Single by Juanes

from the album Mi Sangre
- Released: August 8, 2005
- Genre: Soft rock
- Length: 4:08
- Label: Universal Music Latino
- Songwriter: Juanes
- Producer: Gustavo Santaolalla

Juanes singles chronology
| "La Camisa Negra" (2005) | "Para Tu Amor" (2005) | "Lo Que Me Gusta a Mí" (2006) |

Music video
- "Para Tu Amor" on YouTube

= Para Tu Amor =

"Para Tu Amor" (For Your Love) is a song written and performed by Colombian singer-songwriter Juanes.
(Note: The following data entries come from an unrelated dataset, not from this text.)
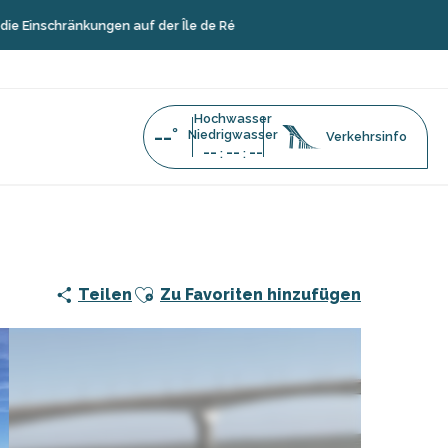
änkungen auf der Île de Ré
Hochwasser
--°
Niedrigwasser
Verkehrsinfo
--
--
--
:
:
Ehemalige Anlegestelle von Sablanceaux
Ajouter aux favoris
Teilen
Zu Favoriten hinzufügen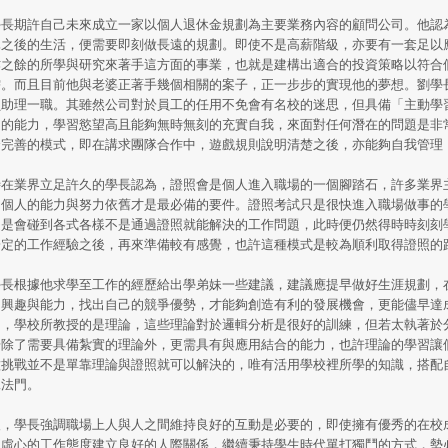
長期許自己未來成立一家以個人退休金規劃為主要業務內容的顧問公司。他認
休之後的生活，便需要即刻做長遠的規劃。即使不是高薪階級，亦要有一套足以
作之餘的所學與研究來著手這方面的事業，也就是建構出適合的投資策略以符合
需。而且目前他與老婆正著手幾個相關的案子，正一步步的實現他的夢想。劉學
員助理一職。其雖然公司對於員工的任用不免會有名校的迷思，但具備「主動學
題的能力，學習慾望高且能夠無時無刻的充實自我，來面對任何潛在的問題是非
套完善的模式，即在講求團隊合作中，遊戲規則說明清楚之後，亦能夠自我管理
在業界立足許久的學長認為，證照會是個人進入職場的一個腳踏石，許多業界
中個人的能力與努力依舊才是最必備的要件。證照考試只是很快進入職場做事的
還是會碰到各式各樣不是通過證照就能解決的工作問題，此時便仍然得時時刻刻
一定的工作經驗之後，再來準備較有感覺，也許這種模式是較為順利取得證照的
長根據他求學至工作的經歷給出學弟妹一些建議，建議應提早做好生涯規劃，
的興趣與能力，找出自己的競爭優勢，才能夠創造有利的發展機會，更能儘早達
的，學校所教授的是理論，這些理論對於邏輯分析是很好的訓練，但若太執著於
場除了需要具備紮實的理論外，更需具有與應用結合的能力，也許理論的學習讓
種挑戰並不是單靠理論與證照就可以解決的，唯有活用學校裡所學的知識，搭配
二法門。
，學長強調職場上人與人之間維持良好的互動是必要的，即使擁有優秀的在校
以虛心的工作態度建立良好的人際關係，繼續秉持學生時代單打獨鬥的方式，勢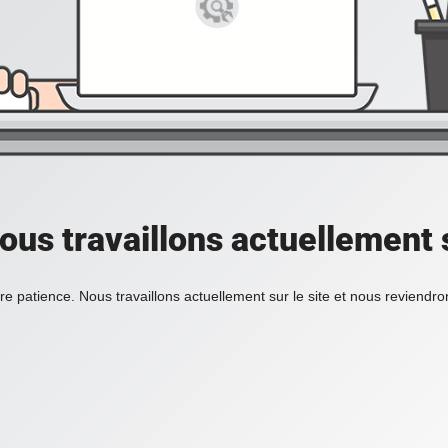
ous travaillons actuellement s
re patience. Nous travaillons actuellement sur le site et nous reviendr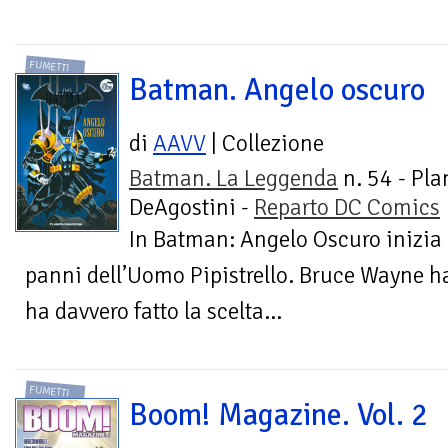
FUMETTI
Batman. Angelo oscuro
di
AAVV
| Collezione
Batman. La Leggenda
n. 54 - Pla
DeAgostini -
Reparto DC Comics
In Batman: Angelo Oscuro inizia 
panni dell’Uomo Pipistrello. Bruce Wayne ha
ha davvero fatto la scelta...
FUMETTI
Boom! Magazine. Vol. 2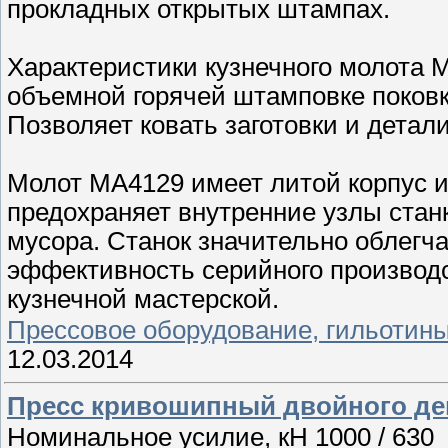
прокладных открытых штампах.
Характеристики кузнечного молота М
объемной горячей штамповке поковк
Позволяет ковать заготовки и дета
Молот МА4129 имеет литой корпус и
предохраняет внутренние узлы стан
мусора. Станок значительно облегч
эффективность серийного производ
кузнечной мастерской.
Прессовое оборудование, гильотин
12.03.2014
Пресс кривошипный двойного де
Номинальное усилие, кН 1000 / 630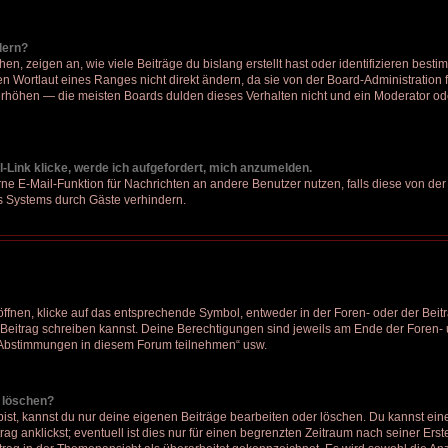
dern?
, zeigen an, wie viele Beiträge du bislang erstellt hast oder identifizieren bes
 Wortlaut eines Ranges nicht direkt ändern, da sie von der Board-Administration f
rhöhen — die meisten Boards dulden dieses Verhalten nicht und ein Moderator ode
-Link klicke, werde ich aufgefordert, mich anzumelden.
erne E-Mail-Funktion für Nachrichten an andere Benutzer nutzen, falls diese von der
 Systems durch Gäste verhindern.
nen, klicke auf das entsprechende Symbol, entweder in der Foren- oder der Beitr
n Beitrag schreiben kannst. Deine Berechtigungen sind jeweils am Ende der Foren- u
n Abstimmungen in diesem Forum teilnehmen“ usw.
r löschen?
bist, kannst du nur deine eigenen Beiträge bearbeiten oder löschen. Du kannst ei
ag anklickst; eventuell ist dies nur für einen begrenzten Zeitraum nach seiner Ers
The song is the follow-up radio single to his break-through hit single "La Camisa Negra", from his studio album, Mi Sangre.

==Track listing==
1. "Para Tu Amor" – 4:08 (Juan Esteban Aristizabal)

==Charts==

| Chart (2006) | Peak position |
|---|---|
| Netherlands (Single Top 100) | 36 |
| US Hot Latin Songs (Billboard) | 10 |
| US Latin Pop Airplay (Billboard) | 3 |

=== Year-end charts ===

| Chart (2007) | Position |
|---|---|
| Brazil (Crowley) | 51 |

==Certifications==

| Region | Certification | Certified units/sales |
| Brazil (Pro-Música Brasil) | Gold | 30,000^{*} |
^{*} Sales figures based on certification alone.